Bob Kerrey, ex-senator, Vietnam vet and Bush critic, tells Salon why liberals should support ousting Saddam.
Nov 11, 2002 | Bob Kerrey is a fierce critic of the administration's unilateralist bluster. A former Nebraska Democratic senator and president of Manhattan's progressive New School university, he's also a decorated Vietnam veteran dogged by excruciating memories of combat and accusations about his role in a massacre, and he knows that a war with Iraq will be expensive and painful. "We civilians cannot expect to liberate 25 million Iraqis on the cheap," he wrote in the Wall Street Journal Sept. 12. He believes our current military might is enough to deter Saddam from using weapons of mass destruction. He says President Bush has weakened the country's credibility by failing to commit enough troops to maintain some semblance of order in Afghanistan.
So why is he part of a new group created to sell the invasion of Iraq to the American people?
Along with former Secretary of State George P. Shultz and Sen. John McCain, R-Ariz., Kerrey is part of the newly formed Committee for the Liberation of Iraq, a group meant to shore up support for regime change. Unlike Democratic hawks in Congress, he has little to gain politically by getting behind this war, and he doesn't have to pretend to have much respect for Bush's leadership. He's involved, he says, because he believes the U.S. has a moral duty to get rid of Saddam, and he wants to convince liberals that this war should be their cause.

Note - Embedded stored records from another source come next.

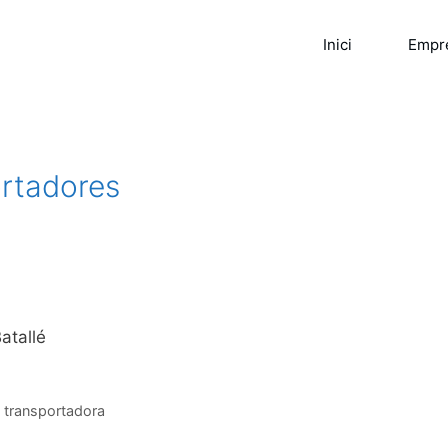
Inici
Empr
ortadores
atallé
,
transportadora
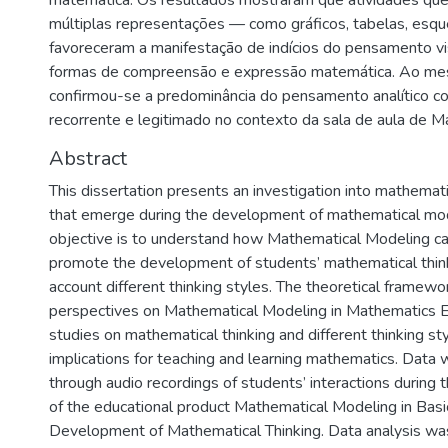
matemática. Os resultados mostraram que atividades que
múltiplas representações — como gráficos, tabelas, es
favoreceram a manifestação de indícios do pensamento vi
formas de compreensão e expressão matemática. Ao m
confirmou-se a predominância do pensamento analítico co
recorrente e legitimado no contexto da sala de aula de M
Abstract
This dissertation presents an investigation into mathemati
that emerge during the development of mathematical model
objective is to understand how Mathematical Modeling c
promote the development of students’ mathematical thinki
account different thinking styles. The theoretical frame
perspectives on Mathematical Modeling in Mathematics Ed
studies on mathematical thinking and different thinking sty
implications for teaching and learning mathematics. Data 
through audio recordings of students’ interactions during
of the educational product Mathematical Modeling in Basi
Development of Mathematical Thinking. Data analysis wa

Kerrey, in fact, has been calling for regime change in Iraq for years. In 1998, he was a co-sponsor of the Iraq Liberation Act, which enumerated Saddam Hussein's crimes and said, "It should be the policy of the United States to seek to remove the regime headed by Saddam Hussein from power in Iraq and to promote the emergence of a democratic government to replace that regime." He points out that Bush, at the beginning of his term, floated the idea of ceasing patrols of the no-fly zones protecting Shia Muslims in Southern Iraq and Kurds in the North, effectively abandoning our military presence in Iraq.

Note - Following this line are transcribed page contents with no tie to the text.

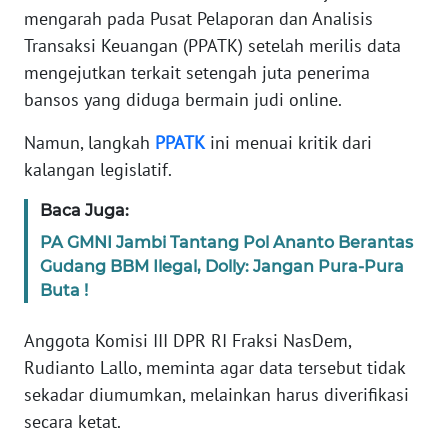
Informasi
mengarah pada Pusat Pelaporan dan Analisis
Transaksi Keuangan (PPATK) setelah merilis data
INDEKS
mengejutkan terkait setengah juta penerima
BERITA
bansos yang diduga bermain judi online.
KONTAK
Namun, langkah
PPATK
ini menuai kritik dari
KAMI
kalangan legislatif.
INFO
Baca Juga:
IKLAN
PA GMNI Jambi Tantang Pol Ananto Berantas
Gudang BBM Ilegal, Dolly: Jangan Pura-Pura
TENTANG
Buta !
KAMI
Anggota Komisi III DPR RI Fraksi NasDem,
PEDOMAN
Rudianto Lallo, meminta agar data tersebut tidak
MEDIA
SIBER
sekadar diumumkan, melainkan harus diverifikasi
secara ketat.
REDAKSI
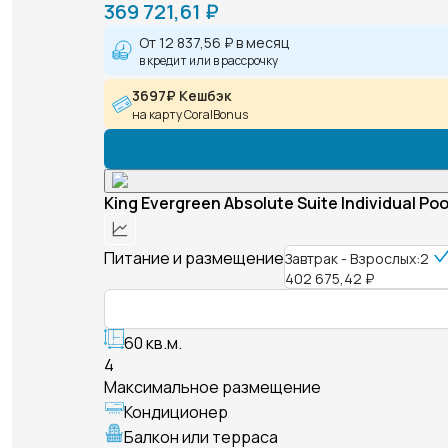
369 721,61 ₽
От
12 837,56 ₽
в месяц
в кредит или в рассрочку
3697₽ Кешбэк
на карту CoralBonus
King Evergreen Absolute Suite Individual Poo
Питание и размещение
Завтрак - Взрослых:2
402 675,42 ₽
60 кв.м.
4
Максимальное размещение
Кондиционер
Балкон или терраса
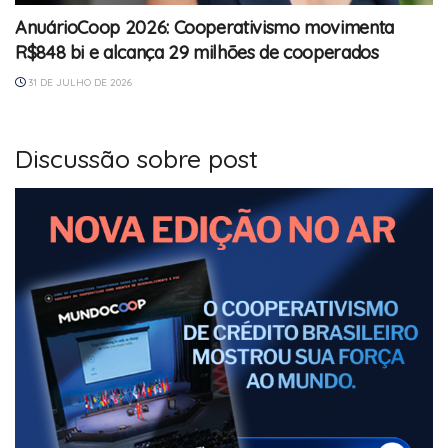
AnuárioCoop 2026: Cooperativismo movimenta
R$848 bi e alcança 29 milhões de cooperados
31 DE JULHO DE 2026
Discussão sobre post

So it's not that he's following Bush's lead, but the other way around.
On Sept. 12 you wrote, "Given all the other assignments --particularly the war in Afghanistan which is by no means over, and the risk of conflict between Pakistan and India, which has by no means passed -- we are not ready to conduct a successful war to liberate the people of Iraq." What has changed?
In September we were simply not prepared. We've done a substantial amount of organizing since then, not just militarily but diplomatically. This needs to be a multinational effort. The administration wasn't close to the kind of diplomatic success they needed [in September]. We're not ready today -- you couldn't make the case you could do it today -- but preparation is under way.

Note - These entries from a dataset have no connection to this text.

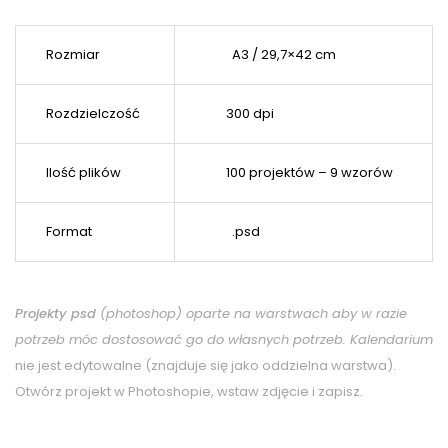
Rozmiar
A3 / 29,7×42 cm
Rozdzielczość
300 dpi
Ilość plików
100 projektów – 9 wzorów
Format
.psd
Projekty psd
(photoshop) oparte na warstwach aby w razie
potrzeb móc dostosować go do własnych potrzeb. Kalendarium
nie jest edytowalne (znajduje się jako oddzielna warstwa).
Otwórz projekt w Photoshopie, wstaw zdjęcie i zapisz.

The polls show that support for a war against Saddam is diminishing. A recent Pew poll has it down to 55 percent from 64 percent. What's affecting public opinion?
I don't know. I think in part what has gone down is [support for] unilateral action on the part of the United States. The polling info I've seen shows support for a multilateral effort.
There are lots of misunderstandings about the circumstances surrounding this effort in Iraq. If you polled Americans and said, "Are you aware that the United States has for 11 years been participating in a multinational military effort against Iraq [in the no-fly zones] and we may have to sustain it forever," most wouldn't know. We have a moral burden that's different than most other countries. We're not picking Iraq because we've just decided that's what we want to do. There's been a policy of containment in place since 1991 and we've been enforcing it with substantial military action.
Does that moral burden come from our support of Saddam before 1990?
No, it does not. It may come in part from that, but that would not be sufficient to justify changing our military strategy today. The moral burden comes from answering the question, "What if we stop flying military missions in the North and South?" The French were flying missions and they quit. The Bush administration was thinking about [quitting] when they first came to office. But the day we stop, Saddam Hussein moves seven divisions north and a lot of Iraqi Kurds die. America and Britain share the burden of knowing they have a very bad set of options. We can continue doing what we're doing, putting our pilots at risk. We can change our strategy to eliminate the need for military action, or we can stop military action altogether.
If we cease military action, Iraqis are going to die. That's the burden on us.